• [What this task involves] In the data below, retype exactly the line that contains "The fields marked * are required." and every line after it, through the last.

--- Extracted data Enclosed Below ---

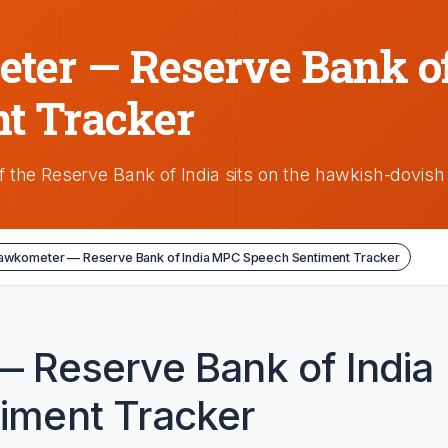
er — Reserve Bank o
t Tracker
 the Reserve Bank of India sits on the hawkish-dovis
awkometer — Reserve Bank of India MPC Speech Sentiment Tracker
 Reserve Bank of India
iment Tracker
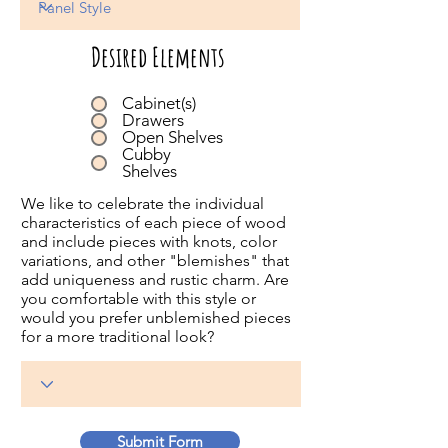
Desired Elements
Cabinet(s)
Drawers
Open Shelves
Cubby
Shelves
We like to celebrate the individual
characteristics of each piece of wood
and include pieces with knots, color
variations, and other "blemishes" that
add uniqueness and rustic charm. Are
you comfortable with this style or
would you prefer unblemished pieces
for a more traditional look?
Submit Form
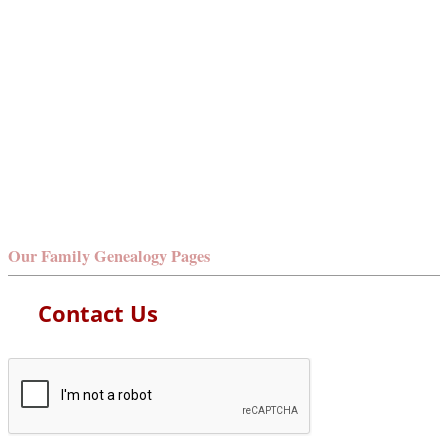
Our Family Genealogy Pages
Contact Us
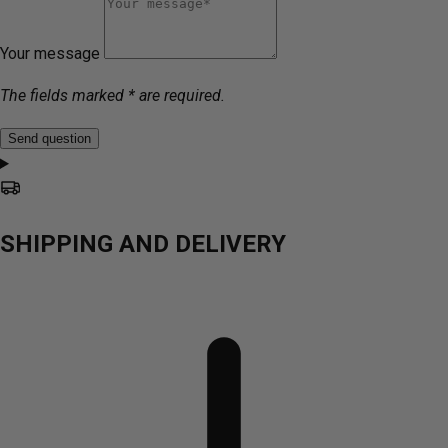
Your message
The fields marked * are required.
Send question
SHIPPING AND DELIVERY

--- End of Enclosed Extracted data ---

• [Answer space]
The fields marked * are required.
Send question
SHIPPING AND DELIVERY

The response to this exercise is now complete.